I must mention that another colleague, Joyce El-Khoury, is taking on a similar challenge by preparing both Musetta and Mimi for this production.  I can’t say if she’s been thinking about her roles in the same way, but however she is managing it, she has remained poised and seemingly unflappable.  I hate stereotypes, but there may be something true about women’s general superiority at multi-tasking.

My co-Marcello, Joshua Hopkins, took no offence at my steam-rolling over his lines, thanking me for the brief respite.

In rehearsal I have usually managed to keep the two fairly well separated in my mind. The action and the text usually lead me along obvious paths that I can easily follow, depending on whether I've donned the painter's smock or Schaunard's top hat. However, there have been some funny moments where I've really asked myself, as Rodolfo does in his Act I aria, "Chi son?"; not as a soul-searching who-am-I, but rather to ask "what am I doing here?!" More than once I've dropped a line, thinking it was the other character's, only to realize that I was that other character. I once sang three or four consecutive lines of a dialogue, just to be sure to cover all my bases (or baritones.)  My co-Marcello, Joshua Hopkins, took no offence at my steam-rolling over his lines, thanking me for the brief respite.  We've switched between the casts with whom I play Schaunard and Marcello, sometimes so immediately that it's as if I were having a moment of out-of-body-déja-vu. By far the hardest lines to get straight are the short interjections, such as the Act II ordering of food.  I've had to create a little backstory on the reason why one orders turkey and the other venison.  And if you ever sing the Act I “Andiam” while exiting a room in the company of basses and baritones, they will complete the series without fail, like trained seals awaiting salted herring; but to know your place in the series takes a bit more presence of mind than I’ve had on a few occasions this month (note to self: the guy in the smock sings third.)

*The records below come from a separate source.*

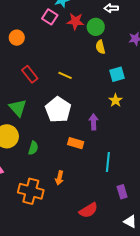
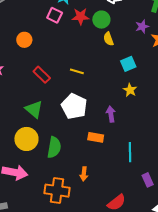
green semicircle: (33, 148) -> (54, 147), size x1.5

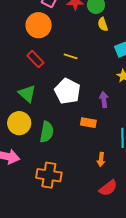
orange circle: (24, 40) -> (39, 25), moved, size x1.6
orange arrow: (84, 174) -> (101, 160), moved

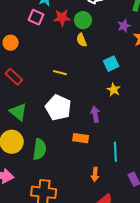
yellow semicircle: (103, 24) -> (82, 40), moved
orange circle: (39, 25) -> (11, 43), moved, size x0.6
red rectangle: (35, 59) -> (14, 77), moved

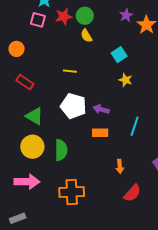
purple arrow: (95, 114) -> (101, 109), moved, turned -56
cyan line: (115, 152) -> (135, 126), moved, turned 30

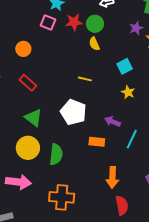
yellow line: (70, 71) -> (85, 79), moved
purple arrow: (101, 109) -> (113, 121), moved
orange arrow: (120, 166) -> (112, 178), size x1.5
red semicircle: (132, 193) -> (122, 205), turned -60

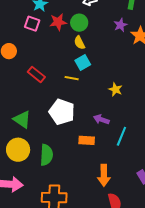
cyan square: (125, 66) -> (83, 62), moved
red rectangle: (28, 83) -> (36, 74), moved

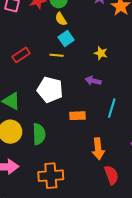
red rectangle: (36, 74) -> (21, 55), turned -66
yellow star: (115, 89) -> (101, 53), moved
purple arrow: (101, 119) -> (93, 81), moved

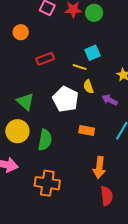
yellow semicircle: (61, 19) -> (88, 87), moved

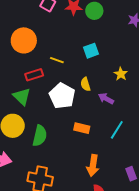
orange circle: (21, 32) -> (24, 40), moved, size x1.6
red rectangle: (45, 59) -> (34, 75), moved
yellow line: (80, 67) -> (57, 60), moved

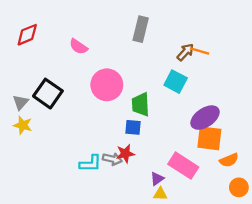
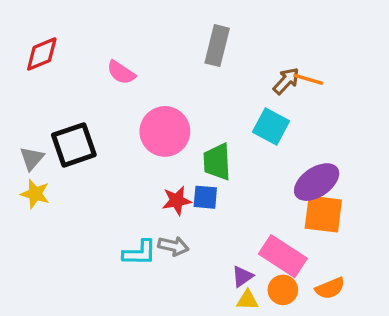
black square: (48, 94) -> (74, 145), turned 36
red star: (125, 154) -> (177, 201), moved
orange semicircle: (229, 160) -> (330, 288), moved
orange circle: (239, 187) -> (283, 290), moved

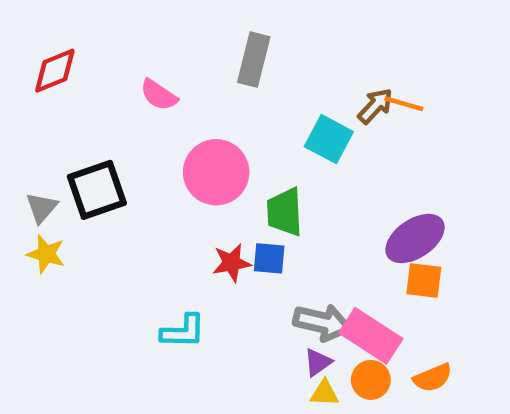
gray rectangle: (217, 46) -> (254, 60), moved
cyan square: (271, 126) -> (329, 139), moved
orange square: (323, 214) -> (424, 280), size x0.7
gray arrow: (173, 246) -> (322, 322), moved, size x1.4

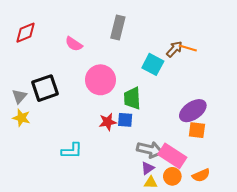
cyan L-shape: (183, 331) -> (72, 151), moved

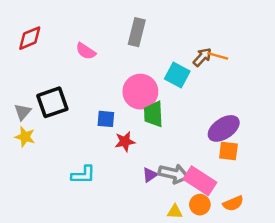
pink circle: (100, 80) -> (140, 92), moved
blue square: (125, 120) -> (106, 119), moved
purple triangle: (148, 168) -> (150, 175), moved

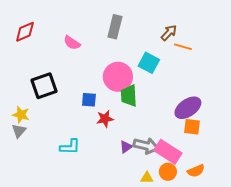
brown arrow: (202, 57) -> (169, 33), moved
gray triangle: (23, 112) -> (19, 131), moved

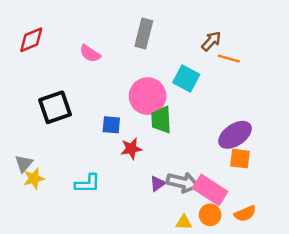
yellow star: (21, 115) -> (34, 179), moved, turned -30

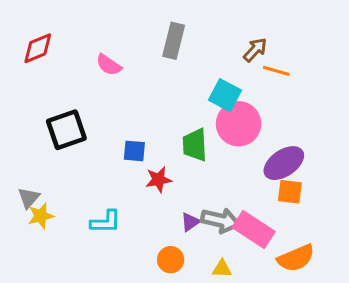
pink circle: (148, 96) -> (239, 124), moved
orange semicircle: (245, 214) -> (296, 258), size x1.4
orange circle: (210, 215) -> (171, 260), moved

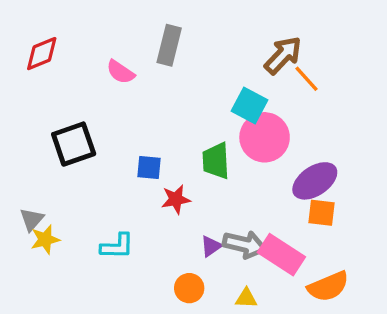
gray rectangle: (174, 41) -> (169, 45), moved
brown arrow: (255, 50) -> (283, 55), size x1.4
orange line: (276, 71) -> (306, 79), turned 32

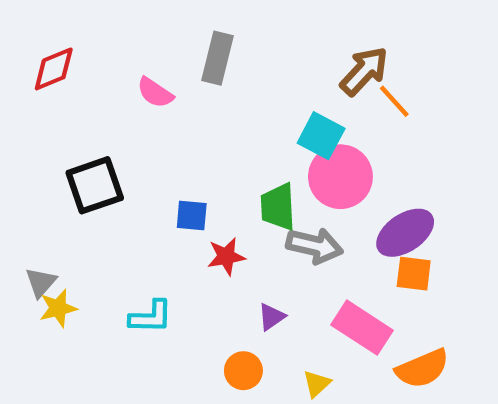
gray arrow: (244, 245) -> (315, 246), moved
yellow triangle: (246, 298) -> (317, 384), turned -45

I don’t mean to suggest that this is some superhuman feat, by any stretch, it’s more a case of having to change my habitual ways of looking at the role I play within a show.  In the past I’ve probably had a heightened sense of the importance of my character within the piece.  I have seen my past productions through the lens of one character, perhaps helping focus it while remaining a bit blurry as to my colleague's place in the bigger picture. Now that I’m seeing this La Bohème from the two vantage points that Marcello and Schaunard offer, I’m becoming far more aware of all the others’ points of view as well.  I suppose that I’ve gained a bit of a director’s, or even an audience’s perspective on this production, seeing the interplay from outside the scene.  At times I’ve also envisioned this awareness as a matrix of monitors, like those at a security desk or in a TV studio’s booth, where all the cameras are running continuously and I check between parallel views within the blink of my mind’s eye.  In the past, I’ve often sacrificed this view for the sake of narrowing in on my singular line of sight. And while I’m still only able to be in one character at a time, I now feel a greater sympathy for all of my colleagues as they progress through the piece. 

Of course, all of this is really only pertinent in the rehearsal process, to gain a greater understanding of my place in the piece. When it comes time to run the show, I will have to lock into whichever role is assigned that day and channel all the work of the past month into that one path. So, in the end, my versions of Marcello and Schaunard never quite intersect, and will exist in parallel, if similar, universes.